AIM OF THE EXERCISE.
Each entry is to be given again exactly; drop the images.

Saved data entries
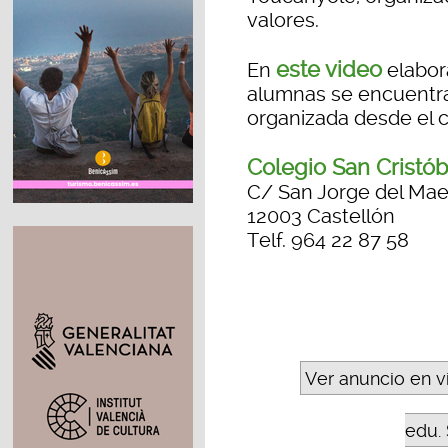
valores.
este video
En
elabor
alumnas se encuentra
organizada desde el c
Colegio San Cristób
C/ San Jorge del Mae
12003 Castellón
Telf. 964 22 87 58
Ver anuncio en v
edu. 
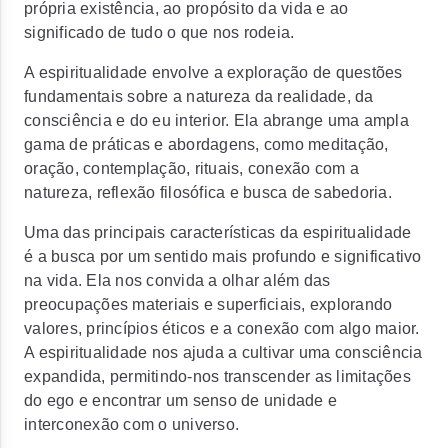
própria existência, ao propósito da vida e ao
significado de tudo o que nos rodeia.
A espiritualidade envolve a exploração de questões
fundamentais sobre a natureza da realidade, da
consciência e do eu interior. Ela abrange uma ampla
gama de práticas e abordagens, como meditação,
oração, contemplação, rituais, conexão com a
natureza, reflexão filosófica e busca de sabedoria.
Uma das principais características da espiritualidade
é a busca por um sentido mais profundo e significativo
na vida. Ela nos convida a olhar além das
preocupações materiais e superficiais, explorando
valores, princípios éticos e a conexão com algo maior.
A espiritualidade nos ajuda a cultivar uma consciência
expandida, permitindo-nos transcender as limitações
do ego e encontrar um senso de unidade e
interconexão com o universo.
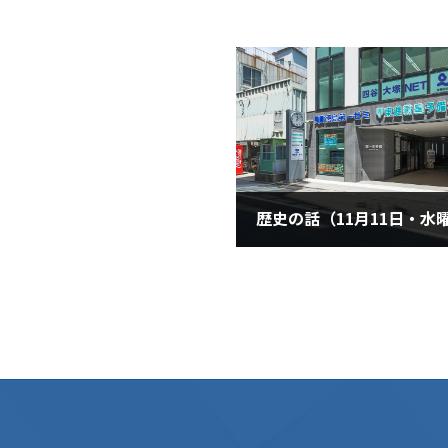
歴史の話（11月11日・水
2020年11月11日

TASK ANSWER.
valores.
este video
En
elabor
alumnas se encuentra
organizada desde el c
Colegio San Cristób
C/ San Jorge del Mae
12003 Castellón
Telf. 964 22 87 58
Ver anuncio en v
edu. 
própria existência, ao propósito da vida e ao
significado de tudo o que nos rodeia.
A espiritualidade envolve a exploração de questões
fundamentais sobre a natureza da realidade, da
consciência e do eu interior. Ela abrange uma ampla
gama de práticas e abordagens, como meditação,
oração, contemplação, rituais, conexão com a
natureza, reflexão filosófica e busca de sabedoria.
Uma das principais características da espiritualidade
é a busca por um sentido mais profundo e significativo
na vida. Ela nos convida a olhar além das
preocupações materiais e superficiais, explorando
valores, princípios éticos e a conexão com algo maior.
A espiritualidade nos ajuda a cultivar uma consciência
expandida, permitindo-nos transcender as limitações
do ego e encontrar um senso de unidade e
interconexão com o universo.
歴史の話（11月11日・水
2020年11月11日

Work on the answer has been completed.